Tiempo estimado de lectura: 10 min 41 seg

geralt, Pixabay License

—Señor, el Cerebro Mentor 11/02 está posicionado en el APC.

El doctor Edwin afirmó con un cabeceo y contempló en el monitor el mapa urbano de Washington, D.C. Señaló un lugar determinado y el plano se hizo un poco más amplio. Una nueva pulsación y en las pantallas que llenaban la Sala de Control apareció el apartamento de Ralph Halmann, Senador de los Estados Unidos y candidato por el Partido Demócrata a la Casa Blanca. Acababa de darse una ducha y contemplaba la tele desde el sofá. El tipo estaba en pelotas. Edwin echó un vistazo a su alrededor y observó satisfecho que todos los operadores seguían pendientes de su trabajo. La eficiencia era fundamental en aquel tipo de operaciones.
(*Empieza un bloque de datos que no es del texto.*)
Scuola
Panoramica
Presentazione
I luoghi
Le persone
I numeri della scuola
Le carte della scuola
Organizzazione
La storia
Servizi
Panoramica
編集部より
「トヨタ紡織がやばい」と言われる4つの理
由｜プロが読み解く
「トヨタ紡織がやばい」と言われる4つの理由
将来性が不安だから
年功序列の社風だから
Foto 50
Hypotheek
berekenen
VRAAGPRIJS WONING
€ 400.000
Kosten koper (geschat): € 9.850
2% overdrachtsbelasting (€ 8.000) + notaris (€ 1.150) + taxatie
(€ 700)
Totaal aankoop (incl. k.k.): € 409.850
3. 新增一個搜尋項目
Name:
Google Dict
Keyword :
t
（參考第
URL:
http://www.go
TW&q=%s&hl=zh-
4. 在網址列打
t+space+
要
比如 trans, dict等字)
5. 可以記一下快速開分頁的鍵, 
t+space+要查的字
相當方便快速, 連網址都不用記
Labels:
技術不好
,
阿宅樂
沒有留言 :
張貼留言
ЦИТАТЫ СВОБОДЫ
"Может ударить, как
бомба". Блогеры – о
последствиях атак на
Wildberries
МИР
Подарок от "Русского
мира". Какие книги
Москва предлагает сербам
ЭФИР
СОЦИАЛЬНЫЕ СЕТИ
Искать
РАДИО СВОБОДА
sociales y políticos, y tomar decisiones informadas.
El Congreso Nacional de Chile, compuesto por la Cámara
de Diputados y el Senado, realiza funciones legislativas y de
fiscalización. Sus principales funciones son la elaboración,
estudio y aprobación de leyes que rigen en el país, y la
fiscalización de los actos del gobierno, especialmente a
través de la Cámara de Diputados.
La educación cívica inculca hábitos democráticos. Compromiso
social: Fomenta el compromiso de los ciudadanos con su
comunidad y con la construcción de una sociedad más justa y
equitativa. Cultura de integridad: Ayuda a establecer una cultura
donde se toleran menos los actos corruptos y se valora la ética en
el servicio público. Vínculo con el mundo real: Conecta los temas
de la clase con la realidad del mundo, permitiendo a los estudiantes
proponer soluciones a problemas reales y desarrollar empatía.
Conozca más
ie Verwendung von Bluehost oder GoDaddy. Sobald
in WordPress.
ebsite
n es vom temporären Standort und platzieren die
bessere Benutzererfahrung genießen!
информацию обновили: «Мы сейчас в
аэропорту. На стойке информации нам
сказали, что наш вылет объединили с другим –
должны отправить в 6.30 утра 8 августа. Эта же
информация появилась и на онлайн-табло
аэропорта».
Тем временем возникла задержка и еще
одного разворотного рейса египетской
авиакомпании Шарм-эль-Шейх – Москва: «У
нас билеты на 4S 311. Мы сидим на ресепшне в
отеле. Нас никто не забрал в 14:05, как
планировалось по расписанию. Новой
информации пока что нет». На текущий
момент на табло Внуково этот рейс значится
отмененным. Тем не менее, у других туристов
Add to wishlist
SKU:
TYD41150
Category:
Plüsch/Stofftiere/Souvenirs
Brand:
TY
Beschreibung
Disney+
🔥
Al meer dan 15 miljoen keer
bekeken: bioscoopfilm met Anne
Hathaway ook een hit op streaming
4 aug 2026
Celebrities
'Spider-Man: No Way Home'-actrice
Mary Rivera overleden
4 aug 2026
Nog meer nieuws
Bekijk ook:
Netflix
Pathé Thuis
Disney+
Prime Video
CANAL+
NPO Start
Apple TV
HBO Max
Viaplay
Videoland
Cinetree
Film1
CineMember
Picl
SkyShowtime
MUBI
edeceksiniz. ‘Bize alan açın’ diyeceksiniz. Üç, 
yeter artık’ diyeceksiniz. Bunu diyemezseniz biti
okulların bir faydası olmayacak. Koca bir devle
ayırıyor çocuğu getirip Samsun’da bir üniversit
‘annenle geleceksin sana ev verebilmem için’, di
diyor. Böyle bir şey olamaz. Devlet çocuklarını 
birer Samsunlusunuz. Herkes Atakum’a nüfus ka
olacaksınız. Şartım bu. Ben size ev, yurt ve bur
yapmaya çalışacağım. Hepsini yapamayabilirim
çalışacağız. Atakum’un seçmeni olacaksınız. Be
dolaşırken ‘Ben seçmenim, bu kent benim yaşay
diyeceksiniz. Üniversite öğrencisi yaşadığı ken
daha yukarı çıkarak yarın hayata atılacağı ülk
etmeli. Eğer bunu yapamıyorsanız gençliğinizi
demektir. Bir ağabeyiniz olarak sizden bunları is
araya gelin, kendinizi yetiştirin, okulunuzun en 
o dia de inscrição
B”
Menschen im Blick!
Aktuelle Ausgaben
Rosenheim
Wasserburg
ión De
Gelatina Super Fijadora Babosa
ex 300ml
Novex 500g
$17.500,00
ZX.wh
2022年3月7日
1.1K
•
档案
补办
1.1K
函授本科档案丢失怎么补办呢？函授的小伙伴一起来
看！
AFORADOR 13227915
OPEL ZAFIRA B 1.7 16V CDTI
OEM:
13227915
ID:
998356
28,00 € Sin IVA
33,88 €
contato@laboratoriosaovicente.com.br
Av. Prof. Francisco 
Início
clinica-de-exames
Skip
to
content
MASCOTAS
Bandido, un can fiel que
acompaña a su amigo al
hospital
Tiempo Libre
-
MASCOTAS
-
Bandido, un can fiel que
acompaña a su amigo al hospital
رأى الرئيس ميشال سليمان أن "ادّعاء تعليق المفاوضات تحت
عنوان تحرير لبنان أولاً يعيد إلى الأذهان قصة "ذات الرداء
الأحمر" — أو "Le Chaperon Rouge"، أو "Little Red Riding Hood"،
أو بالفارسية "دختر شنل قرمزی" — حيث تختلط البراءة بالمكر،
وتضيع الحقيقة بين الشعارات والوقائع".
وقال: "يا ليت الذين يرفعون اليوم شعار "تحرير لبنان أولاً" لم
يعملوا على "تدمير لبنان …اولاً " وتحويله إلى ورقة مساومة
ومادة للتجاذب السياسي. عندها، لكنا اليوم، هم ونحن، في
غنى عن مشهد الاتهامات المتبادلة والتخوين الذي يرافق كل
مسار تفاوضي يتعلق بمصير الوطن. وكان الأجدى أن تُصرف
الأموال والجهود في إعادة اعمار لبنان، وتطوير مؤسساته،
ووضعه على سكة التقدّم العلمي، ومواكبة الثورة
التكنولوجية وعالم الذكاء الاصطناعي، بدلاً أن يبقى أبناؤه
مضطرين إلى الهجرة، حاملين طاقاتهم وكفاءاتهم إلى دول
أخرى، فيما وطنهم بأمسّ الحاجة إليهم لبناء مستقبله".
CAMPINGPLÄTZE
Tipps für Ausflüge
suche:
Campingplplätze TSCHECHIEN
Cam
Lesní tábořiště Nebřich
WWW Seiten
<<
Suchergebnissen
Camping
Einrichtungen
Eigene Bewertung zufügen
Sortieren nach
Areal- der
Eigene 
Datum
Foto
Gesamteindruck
—Fijen Campo Inductivo con Perceptor Selectivo —ordenó con voz átona.

La consola del APC se puso en funcionamiento. Mientras el superordenador que controlaba los canales de imágenes, los potenciómetros, las placas neuronales, el escáner cerebral y demás pautas vitales del sujeto comenzaba a procesar todos los datos, una segunda consola creó un radio de acción sobre la zona de incidencia telequinética de Cerebro Mentor.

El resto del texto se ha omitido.